Clinical History Details
Document specific episode characteristics 2:
- Frequency and duration of episodes
- Mode of onset: sudden vs. gradual (sudden onset suggests reentrant mechanism)
- Mode of termination: sudden vs. gradual
- Associated symptoms: palpitations, chest pain, dyspnea, lightheadedness, near-syncope, syncope, fatigue 1, 4, 5
- Triggers: exercise, caffeine, alcohol, stress
- Sensation of neck pulsations (suggests AVNRT) 4
Assess for orthostatic vital signs to evaluate volume depletion or autonomic dysfunction 2.
Ambulatory Monitoring (If Diagnosis Unclear)
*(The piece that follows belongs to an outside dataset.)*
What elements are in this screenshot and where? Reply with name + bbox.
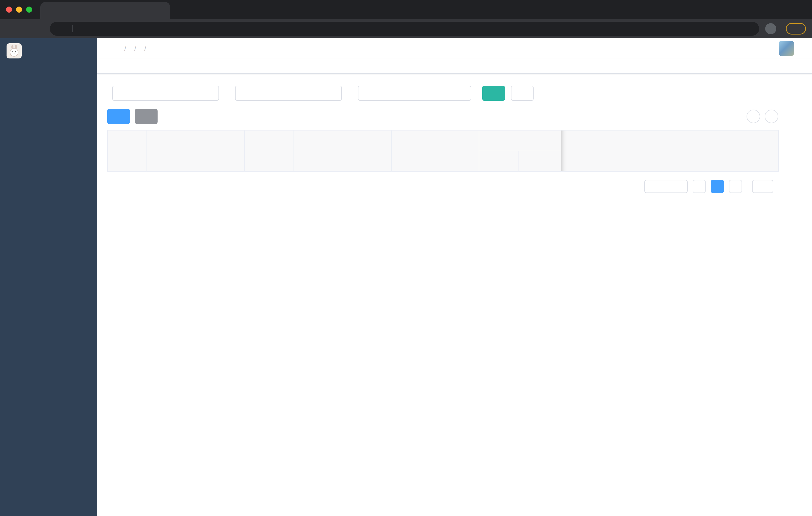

If tachycardia is not documented on initial ECG but history is suspicious 1, 2, 3:
- 24-48 hour Holter monitor for frequent episodes
- Event recorder for infrequent episodes (patient-activated)
- Implantable loop recorder for very infrequent episodes
Immediate Cardiology Referral Criteria
Urgent referral to cardiac electrophysiologist is required for 2:
- Pre-excitation (WPW pattern) on baseline ECG with history of palpitations—risk of sudden death if atrial fibrillation develops with rapid accessory pathway conduction
- Wide-complex tachycardia of unknown origin
- Syncope during tachycardia or with exercise—suggests structural heart disease, long QT syndrome, or other high-risk conditions
Management of Sinus Tachycardia
No specific antiarrhythmic treatment is indicated for sinus tachycardia 2. Instead, identify and treat the underlying cause:
- Fever
- Dehydration
- Anemia
- Hyperthyroidism
- Medications (sympathomimetics, anticholinergics)
- Hypoxemia
- Pulmonary embolism
- Sepsis
Common Pitfalls to Avoid
- Never administer verapamil or diltiazem for wide-complex tachycardia until VT is definitively excluded—this can cause hemodynamic collapse in VT or accelerate ventricular rate in pre-excited atrial fibrillation leading to ventricular fibrillation 1.
- Do not assume wide-complex tachycardia is SVT with aberrancy—most wide-complex tachycardias are ventricular in origin and should be treated as VT until proven otherwise 1.
- Do not delay obtaining 12-lead ECG during tachycardia for other interventions—this is the definitive diagnostic tool 1, 2.
- Do not miss pre-excitation on baseline ECG—these patients require urgent electrophysiology referral due to sudden death risk 2.